START EXTRACTED DATA

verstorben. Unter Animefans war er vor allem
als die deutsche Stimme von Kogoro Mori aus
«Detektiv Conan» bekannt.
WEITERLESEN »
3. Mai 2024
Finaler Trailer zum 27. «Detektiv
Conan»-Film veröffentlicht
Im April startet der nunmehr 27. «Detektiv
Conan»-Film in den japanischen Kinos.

END EXTRACTED DATA
START EXTRACTED DATA

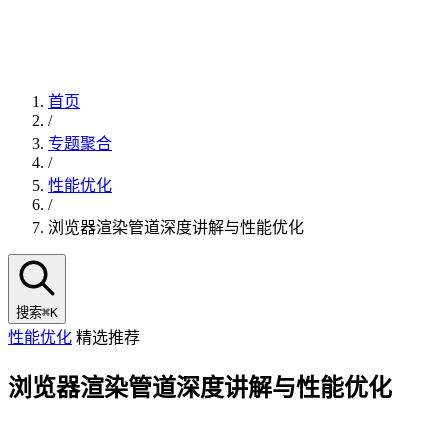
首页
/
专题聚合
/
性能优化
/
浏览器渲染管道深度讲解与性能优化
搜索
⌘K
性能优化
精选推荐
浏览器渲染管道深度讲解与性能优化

END EXTRACTED DATA

THE TASK: Could you restate word for word the lines above from the one containing "Im April startet" through the one containing "den japanischen Kinos.", both included, and nothing else?

EXERCISE RESULT:
Im April startet der nunmehr 27. «Detektiv
Conan»-Film in den japanischen Kinos.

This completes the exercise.